Copyright © 1999 by Robert J. Sawyer
All Rights Reserved

Part of the "Canadian Authors on 2000" Series
commissioned for the Canadian Broadcasting Corporation's Web Site

As a science-fiction writer, I'm used to thinking in realistic terms about the future, extrapolating from what we know to what might be. But the new millennium is going to put me and my colleagues out of our jobs.

Forty years ago, Arthur C. Clarke, the author of the quintessential millennial work 2001: A Space Odyssey, coined "Clarke's Law," which says: "Any sufficiently advanced technology is indistinguishable from magic."

When Clarke said that, by "sufficiently advanced technology," he had in mind the fruits of cultures thousands of years beyond our own.

But scientific progress increases exponentially. Ninety percent of all the advances made in the millennium we're now leaving happened in its final ten percent — the final century. Antibiotics and organ transplants, space travel and radio telescopes, computers and lasers, television and motion pictures, civil rights and feminism — all of them are the product of the 20th century.

Within the next two decades, we'll see as much additional progress as we did in all of the last century: the world of A.D. 2020 will be as incomprehensible to us as our world of today would have been to Queen Victoria during the last year of her reign.

We can guess at some of what the next couple of decades will bring, but it very quickly transcends beyond the realm of what we know as science into Arthur C. Clarke's magic.

Consider nanotechnology, which is probably just around the corner. It will allow us to build things up atom by atom. You want a five-course dinner? A brick of platinum? A new kidney? Claudia Schiffer? No problem.
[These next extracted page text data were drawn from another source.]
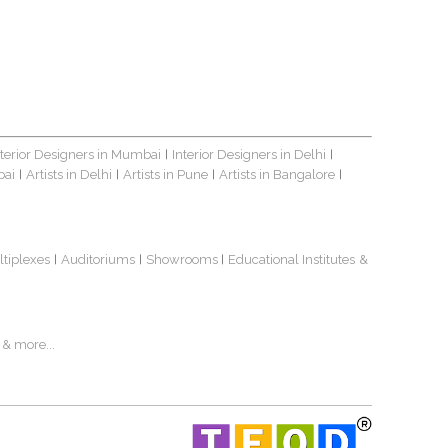
nterior Designers in Mumbai
Interior Designers in Delhi
|
|
bai
Artists in Delhi
Artists in Pune
Artists in Bangalore
|
|
|
|
ltiplexes
Auditoriums
Showrooms
Educational Institutes
&
|
|
|
& more...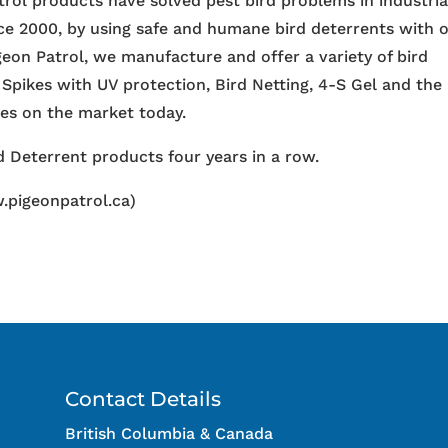
trol products have solved pest bird problems in industria
nce 2000, by using safe and humane bird deterrents with 
igeon Patrol, we manufacture and offer a variety of bird
 Spikes with UV protection, Bird Netting, 4-S Gel and the
ces on the market today.
 Deterrent products four years in a row.
.pigeonpatrol.ca)
Contact Details
British Columbia & Canada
We can build it for you.

At the most advanced levels, nanotechnology will tear down and build up atoms from constituent parts: the differences between a pile of old newspapers and gold-and-diamond jewelry are only in how the protons, neutrons, and electrons are arranged. Sophisticated nanotech gives you the alchemist's dream of transmutation; it gives everyone the Midas touch — and it means there is no longer any such thing as a scarce resource. Food, fuel, drinking water, clean air — whatever you want, in whatever quantity you want it, all free for the asking.

More: since nanotechnological machines will be able to make anything — including unlimited copies of themselves — the devices that perform this magic become essentially free of cost. Material needs disappear. Bill Gates won't be the richest person in the world two decades from now; rather, everyone will have unlimited wealth.

But having all your material needs taken care of does you no good if you're dead. No problem: if you manage to hold on until A.D. 2020 — another twenty years — it's likely that you will never die.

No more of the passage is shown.